§ What is expected: Skipping all pictures, please restate word for word the lines from the one that contains "Outline <item>esophagus</item>. Return" through the last line of the entries.

(Data entries)
******************************

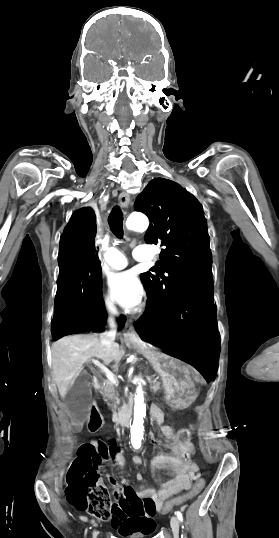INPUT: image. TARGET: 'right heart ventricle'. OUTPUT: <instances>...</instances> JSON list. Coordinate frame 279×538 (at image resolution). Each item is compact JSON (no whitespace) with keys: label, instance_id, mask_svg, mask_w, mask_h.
<instances>
[{"label":"right heart ventricle","instance_id":"obj_1","mask_svg":"<svg viewBox=\"0 0 279 538\" xmlns=\"http://www.w3.org/2000/svg\"><path fill=\"white\" fill-rule=\"evenodd\" d=\"M128 217L125 218V222H124V227H123V231H127L128 230Z\"/></svg>","mask_w":279,"mask_h":538}]
</instances>
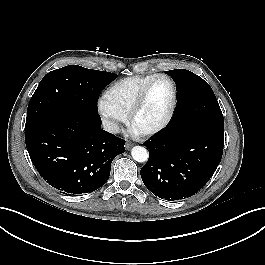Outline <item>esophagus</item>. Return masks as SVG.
I'll return each mask as SVG.
<instances>
[{
  "mask_svg": "<svg viewBox=\"0 0 265 265\" xmlns=\"http://www.w3.org/2000/svg\"><path fill=\"white\" fill-rule=\"evenodd\" d=\"M131 146H132L131 143H126V144H125V148H126L127 150H128Z\"/></svg>",
  "mask_w": 265,
  "mask_h": 265,
  "instance_id": "34e87169",
  "label": "esophagus"
}]
</instances>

******************************

§ Task result:
Outline <item>esophagus</item>. Return masks as SVG.
I'll return each mask as SVG.
<instances>
[{
  "mask_svg": "<svg viewBox=\"0 0 265 265\" xmlns=\"http://www.w3.org/2000/svg\"><path fill=\"white\" fill-rule=\"evenodd\" d=\"M131 146H132L131 143H126V144H125V148H126L127 150H128Z\"/></svg>",
  "mask_w": 265,
  "mask_h": 265,
  "instance_id": "34e87169",
  "label": "esophagus"
}]
</instances>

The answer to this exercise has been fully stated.